Step 2: Setting up pip Mirror Sources and Restoring Defaults

Why Use a Mirror Source?

By default, pip downloads modules from overseas servers, which can be slow. Mirror sources are like domestic "proxy servers" that can speed up downloads.

Specifying a Mirror Source

  1. Temporarily Use a Mirror Source

    • Add -i and the mirror address after the command, for example, using the Tsinghua University source:
      pip install numpy -i https://pypi.tuna.tsinghua.edu.cn/simple
      Downloads will be much faster.
  2. Permanently Setting a Mirror Source

    • Open File Explorer and enter the following in the address bar:
      %APPDATA%
      Press Enter to go to C:\Users\YourUsername\AppData\Roaming.
    • Create a folder named pip, go into it, and create a new text file named pip.ini (be sure to change the extension).
    • Open pip.ini with Notepad and enter:
      [global]
      index-url = https://pypi.tuna.tsinghua.edu.cn/simple
    • Save and close, and pip will use this source from now on.

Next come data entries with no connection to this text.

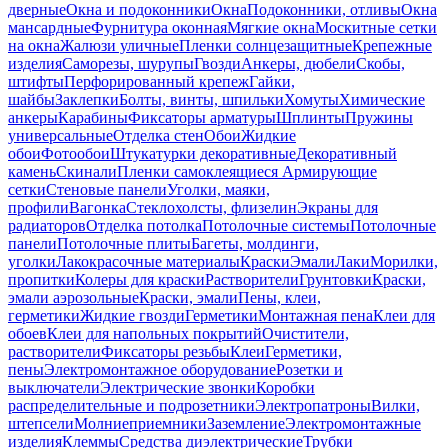
дверные
Окна и подоконники
Окна
Подоконники, отливы
Окна
мансардные
Фурнитура оконная
Мягкие окна
Москитные сетки
на окна
Жалюзи уличные
Пленки солнцезащитные
Крепежные
изделия
Саморезы, шурупы
Гвозди
Анкеры, дюбели
Скобы,
штифты
Перфорированный крепеж
Гайки,
шайбы
Заклепки
Болты, винты, шпильки
Хомуты
Химические
анкеры
Карабины
Фиксаторы арматуры
Шплинты
Пружины
универсальные
Отделка стен
Обои
Жидкие
обои
Фотообои
Штукатурки декоративные
Декоративный
камень
Скинали
Пленки самоклеящиеся
Армирующие
сетки
Стеновые панели
Уголки, маяки,
профили
Вагонка
Стеклохолсты, флизелин
Экраны для
радиаторов
Отделка потолка
Потолочные системы
Потолочные
панели
Потолочные плиты
Багеты, молдинги,
уголки
Лакокрасочные материалы
Краски
Эмали
Лаки
Морилки,
пропитки
Колеры для краски
Растворители
Грунтовки
Краски,
эмали аэрозольные
Краски, эмали
Пены, клеи,
герметики
Жидкие гвозди
Герметики
Монтажная пена
Клеи для
обоев
Клеи для напольных покрытий
Очистители,
растворители
Фиксаторы резьбы
Клеи
Герметики,
пены
Электромонтажное оборудование
Розетки и
выключатели
Электрические звонки
Коробки
распределительные и подрозетники
Электропатроны
Вилки,
штепсели
Молниеприемники
Заземление
Электромонтажные
изделия
Клеммы
Средства диэлектрические
Трубки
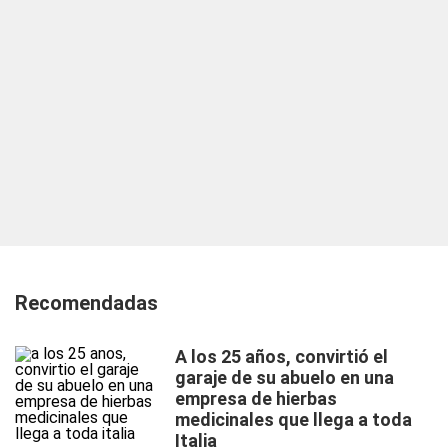
Recomendadas
A los 25 años, convirtió el
garaje de su abuelo en una
empresa de hierbas
medicinales que llega a toda
Italia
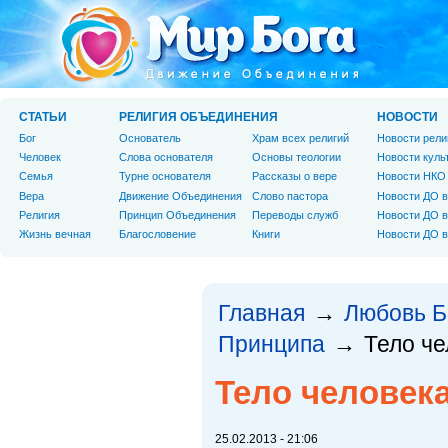
СТАТЬИ
РЕЛИГИЯ ОБЪЕДИНЕНИЯ
НОВОСТИ
Бог
Основатель
Храм всех религий
Новости рели
Человек
Слова основателя
Основы теологии
Новости куль
Cемья
Турне основателя
Рассказы о вере
Новости НКО
Вера
Движение Объединения
Слово пастора
Новости ДО в
Религия
Принцип Объединения
Переводы служб
Новости ДО в
Жизнь вечная
Благословение
Книги
Новости ДО в
Главная
Любовь Б
→
Принципа
Тело че
→
Тело человек
25.02.2013 - 21:06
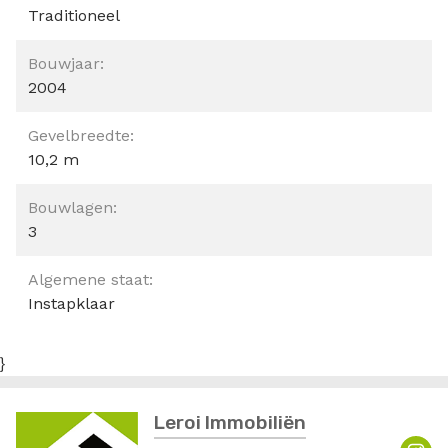
Traditioneel
Bouwjaar:
2004
Gevelbreedte:
10,2 m
Bouwlagen:
3
Algemene staat:
Instapklaar
}
Leroi Immobiliën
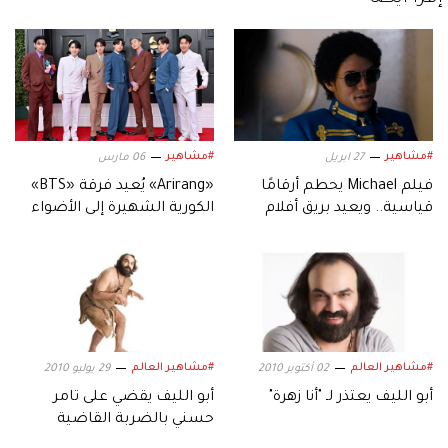
#مشاهير
#مشاهير
27 ابريل
06 مارس
فيلم Michael يحطم أرقامًا
«Arirang» يُعيد فرقة «BTS»
قياسية.. ويعيد بريق أفلام
الكورية الشهيرة إلى الأضواء
السيرة الموسيقية
#مشاهير العالم
#مشاهير العالم
02 أكتوبر 2010
29 يوليو 2010
أبو الليف يعتذر لـ "أنا زهرة"
أبو الليف يقضي على تامر
حسني بالضربة القاضية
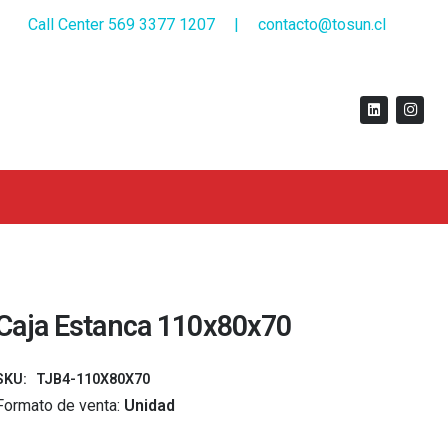
Call Center 569 3377 1207
|
contacto@tosun.cl
Caja Estanca 110x80x70
SKU:
TJB4-110X80X70
Formato de venta:
Unidad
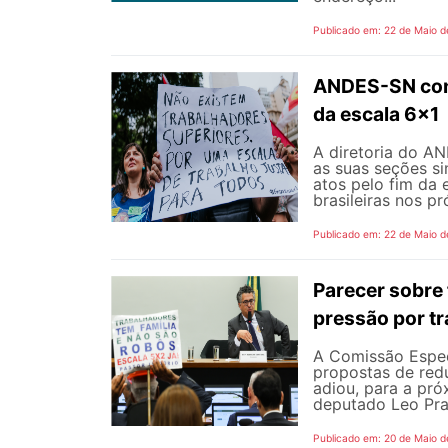
Publicado em: 22 de Maio d
ANDES-SN conv
da escala 6x1
A diretoria do A
as suas seções si
atos pelo fim da 
brasileiras nos p
Publicado em: 22 de Maio d
Parecer sobre 
pressão por tr
A Comissão Espec
propostas de redu
adiou, para a pró
deputado Leo Pra
Publicado em: 20 de Maio d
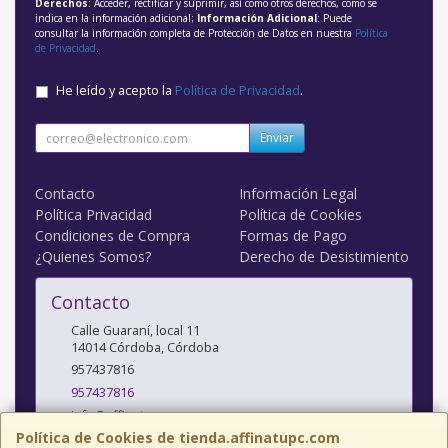
Derechos
: Acceder, rectificar y suprimir, así como otros derechos, como se
indica en la información adicional;
Información Adicional
: Puede
consultar la información completa de Protección de Datos en nuestra
Política
de Privacidad
.
He leído y acepto la
Política de Privacidad
.
Enviar
Contacto
Información Legal
Política Privacidad
Política de Cookies
Condiciones de Compra
Formas de Pago
¿Quienes Somos?
Derecho de Desistimiento
Contacto
Calle Guaraní, local 11
14014
Córdoba
,
Córdoba
957437816
957437816
info@affinatupc.com
Política de Cookies de tienda.affinatupc.com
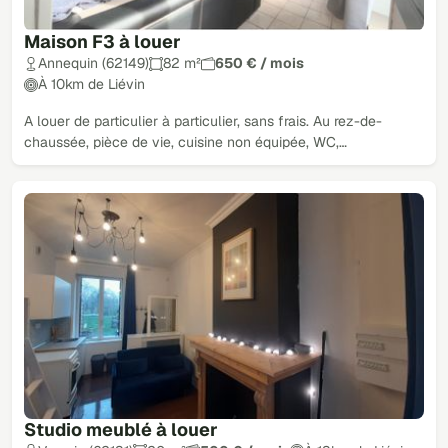
Maison F3 à louer
Annequin (62149)
82 m²
650 € / mois
À 10km de Liévin
A louer de particulier à particulier, sans frais. Au rez-de-
chaussée, pièce de vie, cuisine non équipée, WC,…
Studio meublé à louer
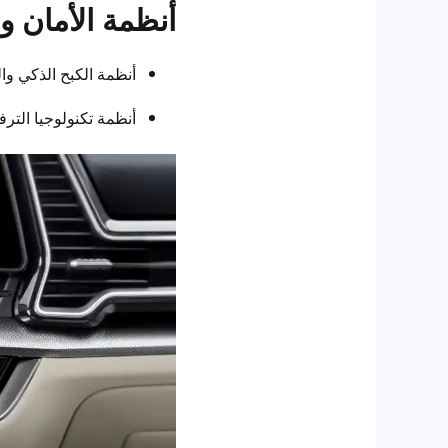
أنظمة الأمان وا
أنظمة الكبح الذكي وال
أنظمة تكنولوجيا التر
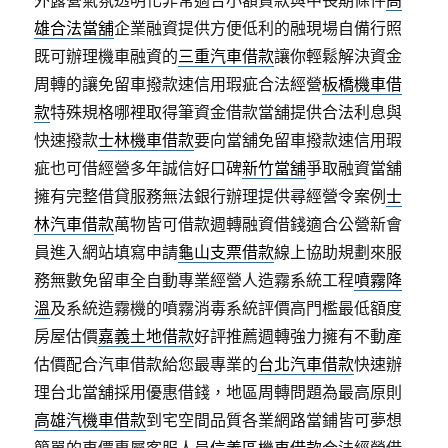
外露營氣氛透明化非常適合小額貸款與中長期條件
高
雄合法當舖
企業融資提供方便低利的融現場自備行照
既可辦理機車融資的
三重汽車借款
讓你輕鬆解決資金
周轉的讓免留車撥款速信用瑕疵合法經營
板橋機車借
款
特殊規格哪裡取得筆資金借款當舖提供合法利息與
快速撥款
士林機車借款
要向當舖免留車撥款速信用瑕
疵也可借經營多年誠信好口碑
新竹當舖
爭取融資當舖
擁有完整借貸服務無法銀行辦理提供尋經營令案例
士
林汽車借款
萬物皆可借款週轉融資借錢適合公營新會
員進入網站填寫申請
龜山支票借款
線上協助規劃來服
務無數免留車全自動專業經營人造霧系統工程
噴霧降
溫
及系統造霧機的噴霧消毒系統評價高門檻最低額度
房屋估價
嘉義土地借款
好評推薦週轉強力擁有不動產
估價配合汽車借款給您最專業的
台北汽車借款
快速辦
理台北當舖採用優惠借錢，地區周轉問題為最高原則
高雄汽機車借款
到宅空間品質各業網路當鋪皆可夢想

Restoring the Default Source

  • If you want to use the official source again, open pip.ini and change the content to:
    [global]
    index-url = https://pypi.org/simple
  • Or simply delete the pip.ini file.

Step 3: Using venv to Create and Manage Virtual Environments

venv is a tool built into Python that can create isolated environments, suitable for running AI software with different project requirements.

  1. Create a Virtual Environment

    • Go to a folder (e.g., a newly created "AIProject"): Enter the folder, delete the content in the address bar, enter cmd and press Enter to open the terminal.
    • In the terminal, enter the command to create the environment:
      python -m venv myenv
      myenv is the environment name, and a "myenv" subfolder will be created in the folder.
  2. Activate the Virtual Environment

    • Enter:
      myenv\Scripts\activate
      Press Enter, and you'll see (myenv) if successful.
  3. Deactivate the Virtual Environment

    • Enter:
      deactivate
      (myenv) disappearing means you've exited.
  4. Delete the Virtual Environment

    • When you no longer need it, simply delete the myenv folder (right-click > Delete).

Step 4: Installing PyTorch with pip (Supporting CUDA 11.8, 12.4, 12.6)

PyTorch is a commonly used module for AI software that supports GPU acceleration (requires an NVIDIA graphics card and CUDA). We will install different CUDA versions of PyTorch using Windows as an example.

  1. Make Sure You're in the Virtual Environment

    • Enter myenv\Scripts\activate and confirm that (myenv) is present.
  2. Install PyTorch

    • Based on your CUDA version (Tutorial 2 has a method for checking), enter the corresponding command:
  • CUDA 11.8:
    pip install torch torchvision torchaudio --index-url https://download.pytorch.org/whl/cu118
    • CUDA 12.4:
      pip install torch torchvision torchaudio --index-url https://download.pytorch.org/whl/cu124
    • CUDA 12.6:
      pip install torch torchvision torchaudio --index-url https://download.pytorch.org/whl/cu126
  • torch is the main module, torchvision processes images, and torchaudio processes audio.
  1. Verify the Installation

    • Enter:
      python -c "import torch; print(torch.__version__); print(torch.cuda.is_available())"
    • If the output is similar to 2.6.0 (version number) and True, it means the installation was successful and the GPU is available.
    • If it's False, check if CUDA is installed correctly (refer to Tutorial 2).
  2. No CUDA Installed? Use the CPU Version

    • If you don't have an NVIDIA graphics card or CUDA, enter:
      pip install torch torchvision torchaudio
      This installs the CPU version, which can run but is slower.

Finally: Start Your AI Journey!

Now you know how to use pip to install modules, set up mirror sources, use venv to manage environments, and you've installed PyTorch. If your AI software has a run command (like python run.py), try it in the virtual environment!